第11話 盗賊が出たにゃ
ゴトゴトと馬車は山道を走っていた。
俺は既に俺の指定席である屋根の上に座って鼻歌を歌っていた。
「にゃんこさん、山を越えたら町まで後、少しですよ。」
業者のゴドーが声を掛けてきた。
「それは楽しみだにゃ。」
ヒヒーン
馬のいななきとともに突然、馬車が止まった。
見ると馬車の前方の道端にいかにも旅人風の服を着た女の子が倒れている。
赤毛をポニーテールに束ねた高校生位の小柄な可愛いらしい女の子だ。
既に業者のゴドーが馬車から飛び降りて女の子側に走っていた。
その時、俺は馬車を包囲する大勢の人の臭いに気付いた。
「ゴドーさん何かおかしい戻るにゃ!」
俺の声と同時に5人の剣で武装した男が周囲の林から現れ馬車を包囲した。
俺は背中の剣を抜くと馬車の屋根から飛び降りた。
「敵にゃ!」
シデンとフィーネが馬車から飛び出し剣を抜く。
「大人しく、馬車の中の積み荷を渡して貰おうか。」
男達の中のリーダーらしき赤毛の男が叫んだ。
「お前達に渡す様な荷物はない。」
シデンが答えた。
実際、俺達が乗っていただけで積み荷はない。
「隠しても無駄だぞ。この馬車にナザル宛の荷物が積んであることは分かっているんだ。」
「何のことだか全く分からないにゃ。」
「しらばっくれるな!力ずくでも調べるまでだ。」
男はそう言い放つと他の男達と共に俺達に襲いかかってきた。
赤毛の男とシデン、残りの男達と俺とフィーネが対する状態となった。
赤毛の男はそこそこ腕がたつのかシデンと互角の戦いをしている。
フィーネはアーチャーだが剣の腕前も中々で男2人を相手に互角に戦っている。
俺はと言えば、そこそこ鍛えているようだがこの程度の相手2人位ならもう2、3人位増えても余裕である。
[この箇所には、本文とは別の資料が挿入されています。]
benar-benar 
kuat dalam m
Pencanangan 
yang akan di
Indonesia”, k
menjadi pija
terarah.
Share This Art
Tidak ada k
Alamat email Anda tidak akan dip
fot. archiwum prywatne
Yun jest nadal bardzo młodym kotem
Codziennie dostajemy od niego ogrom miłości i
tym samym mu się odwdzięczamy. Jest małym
最初に斬りかかってきた男の懐に飛び込むと一本背負いの要領でもう1人の男に投げつけた。
男2人は折り重なる様に倒れてかえるの様な声をあげて気を失った。
「ライル、ジーン!」
フィーネが相手をしていた男の1人が俺に倒された男達に向かって叫んだ。
「戦っている最中は、相手に集中しないと!」
フィーネがこちらに気を取られて叫んだ男の顎に蹴りを入れた。
男はその場に倒れて気を失った。
「おのれ!」
残ったもう1人の男がフィーネの背後から斬りかかろうとした。
ガン
「そうはさせないにゃ。」
俺は男の首筋に背後から蹴りを入れ男を気絶させた。
シデンと赤毛の男は激しく斬り合っていた。
シデンは幼いころから元王国騎士団にいた父親から厳しい剣の修行を受けており、剣と少盾を使う王国騎士団の正統派剣術を使う。
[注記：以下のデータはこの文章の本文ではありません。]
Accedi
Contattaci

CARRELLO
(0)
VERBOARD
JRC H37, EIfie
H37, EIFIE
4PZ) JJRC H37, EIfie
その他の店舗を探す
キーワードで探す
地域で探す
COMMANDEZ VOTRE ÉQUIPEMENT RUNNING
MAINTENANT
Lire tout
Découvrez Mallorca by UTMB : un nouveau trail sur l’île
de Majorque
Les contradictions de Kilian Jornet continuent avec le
なぜそんなシデンが冒険者をしているかは後に語るがとにかく強いのだ。
シデンは戦うことが大好きなのである。
何処ぞの戦闘民族並みのバトルマニアなのだ。
そんなシデンは、赤毛の男との戦いを楽しんでいた。
赤毛の男は、両手に刀を使う二刀流である。剣だけでなく体術も織り混ぜた、さながら忍者の様な動きでシデンを翻弄している。
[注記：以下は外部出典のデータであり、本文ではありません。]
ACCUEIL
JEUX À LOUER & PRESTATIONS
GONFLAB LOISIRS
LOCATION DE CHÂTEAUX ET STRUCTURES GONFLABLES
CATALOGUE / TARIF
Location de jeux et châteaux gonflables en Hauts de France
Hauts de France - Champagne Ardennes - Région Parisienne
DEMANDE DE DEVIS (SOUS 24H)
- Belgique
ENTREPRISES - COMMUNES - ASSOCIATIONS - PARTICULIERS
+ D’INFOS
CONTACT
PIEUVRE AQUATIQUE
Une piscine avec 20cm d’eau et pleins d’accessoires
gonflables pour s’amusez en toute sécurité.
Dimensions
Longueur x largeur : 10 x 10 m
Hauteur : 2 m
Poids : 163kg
しかし、その手強い相手にシデンは、笑みを浮かべていた。
「あんた、強いね。名は、何て言うんだ?俺は、シデンだ。」
シデンは赤毛の男の蹴りを盾で受け流して剣を叩きつけながら赤毛の男に話しかけた。
「あんたも強いな!俺はデューク。それほどの腕が有りながらナザルの手下とはもったいないな。」
デュークは左手の刀で受け右手の刀でシデンの眉間めがけて突きを放った。
シデンは身をひねって突きをかわした。
「いやぁ、燃えるね。このヒリヒリ感がたまんないな。ナザルってのは知らないが楽しいね。」
他の男達を片付けた俺とフィーネは、そんなシデンの戦いを見ていた。